» **What is expected**
Isolate every line in the data with the string "gameplay" and copy it.

» **Material for the task**
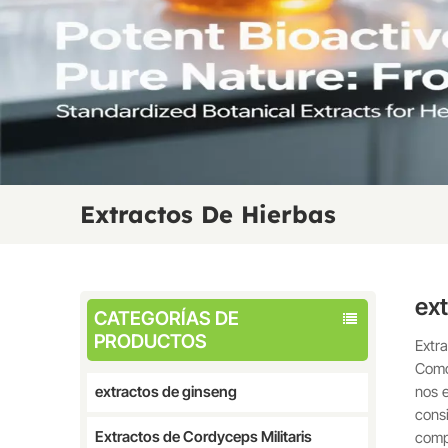
Extractos De Hierbas
ex
CATEGORÍAS DE
PRODUCTOS
Extra
Como
nos 
extractos de ginseng
consi
Extractos de Cordyceps Militaris
comp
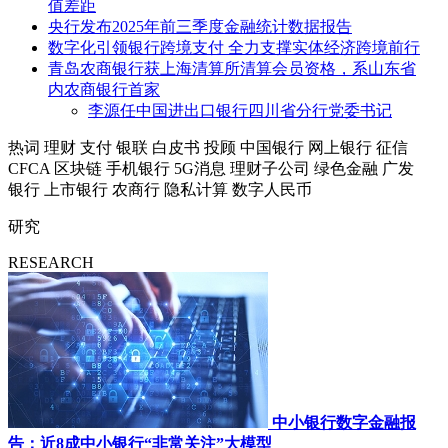
值差距
央行发布2025年前三季度金融统计数据报告
数字化引领银行跨境支付 全力支撑实体经济跨境前行
青岛农商银行获上海清算所清算会员资格，系山东省
内农商银行首家
李源任中国进出口银行四川省分行党委书记
热词
理财
支付
银联
白皮书
投顾
中国银行
网上银行
征信
CFCA
区块链
手机银行
5G消息
理财子公司
绿色金融
广发
银行
上市银行
农商行
隐私计算
数字人民币
研究
RESEARCH
中小银行数字金融报
告：近8成中小银行“非常关注”大模型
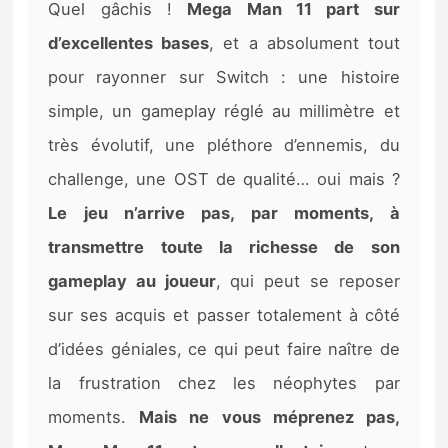
Quel gâchis !
Mega Man 11 part sur
d’excellentes bases
, et a absolument tout
pour rayonner sur Switch : une histoire
simple, un gameplay réglé au millimètre et
très évolutif, une pléthore d’ennemis, du
challenge, une OST de qualité… oui mais ?
Le jeu n’arrive pas, par moments, à
transmettre toute la richesse de son
gameplay au joueur
, qui peut se reposer
sur ses acquis et passer totalement à côté
d’idées géniales, ce qui peut faire naître de
la frustration chez les néophytes par
moments.
Mais ne vous méprenez pas,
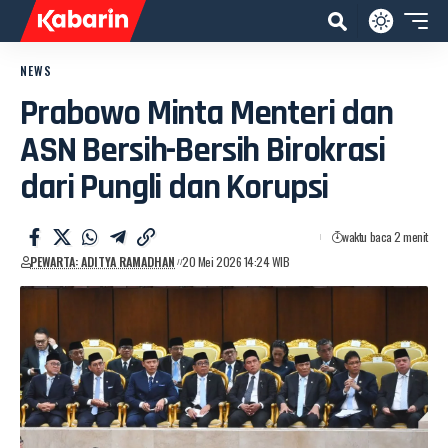
NEWS
Prabowo Minta Menteri dan
ASN Bersih-Bersih Birokrasi
dari Pungli dan Korupsi
waktu baca 2 menit
PEWARTA: ADITYA RAMADHAN
20 Mei 2026 14:24 WIB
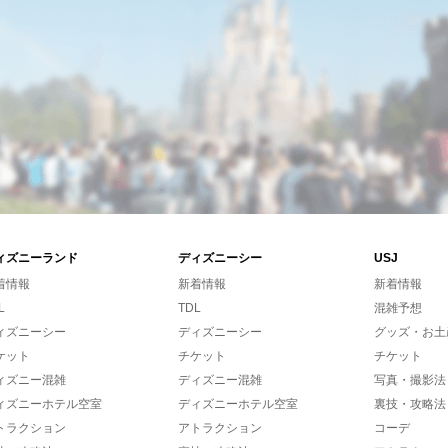
ィズニーランド
ディズニーシー
USJ
着情報
新着情報
新着情報
L
TDL
混雑予想
ィズニーシー
ディズニーシー
グッズ・お土
ケット
チケット
チケット
ィズニー混雑
ディズニー混雑
写真・撮影法
ィズニーホテル空室
ディズニーホテル空室
裏技・攻略法
トラクション
アトラクション
コーデ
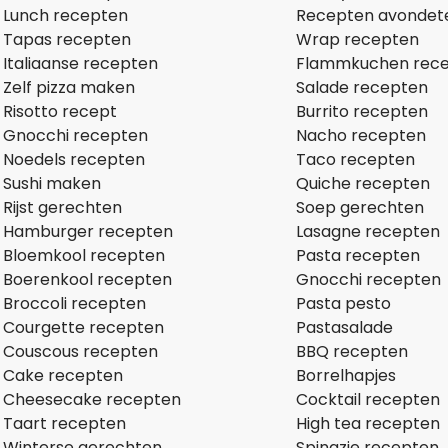
Lunch recepten
Recepten avondet
Tapas recepten
Wrap recepten
Italiaanse recepten
Flammkuchen rec
Zelf pizza maken
Salade recepten
Risotto recept
Burrito recepten
Gnocchi recepten
Nacho recepten
Noedels recepten
Taco recepten
Sushi maken
Quiche recepten
Rijst gerechten
Soep gerechten
Hamburger recepten
Lasagne recepten
Bloemkool recepten
Pasta recepten
Boerenkool recepten
Gnocchi recepten
Broccoli recepten
Pasta pesto
Courgette recepten
Pastasalade
Couscous recepten
BBQ recepten
Cake recepten
Borrelhapjes
Cheesecake recepten
Cocktail recepten
Taart recepten
High tea recepten
Winterse gerechten
Spinazie recepten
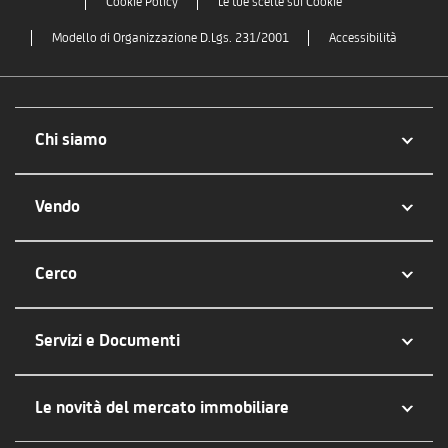
Cookie Policy
Le tue scelte sui Cookie
Modello di Organizzazione D.Lgs. 231/2001
Accessibilità
Chi siamo
Vendo
Cerco
Servizi e Documenti
Le novità del mercato immobiliare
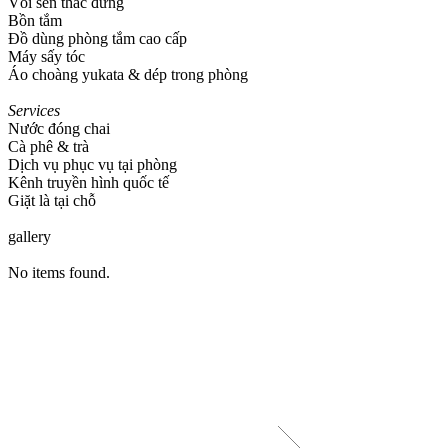
Vòi sen thác đứng
Bồn tắm​
Đồ dùng phòng tắm cao cấp​
Máy sấy tóc​
Áo choàng yukata & dép trong phòng
Services
Nước đóng chai​
Cà phê & trà​
Dịch vụ phục vụ tại phòng​
Kênh truyền hình quốc tế​
Giặt là tại chỗ
gallery
No items found.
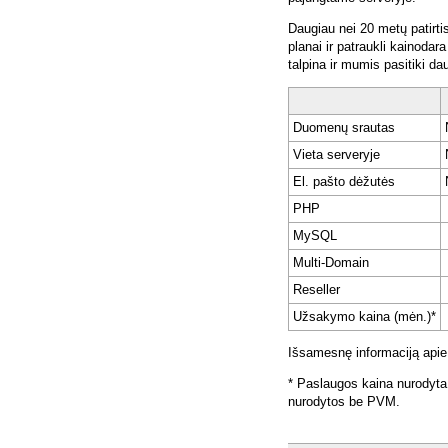
Daugiau nei 20 metų patirti
planai ir patraukli kainoda
talpina ir mumis pasitiki da
Duomenų srautas
Vieta serveryje
El. pašto dėžutės
PHP
MySQL
Multi-Domain
Reseller
Užsakymo kaina (mėn.)*
Išsamesnę informaciją apie
* Paslaugos kaina nurodyta
nurodytos be PVM.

» **Answer space**
simple, un gameplay réglé au millimètre et
gameplay au joueur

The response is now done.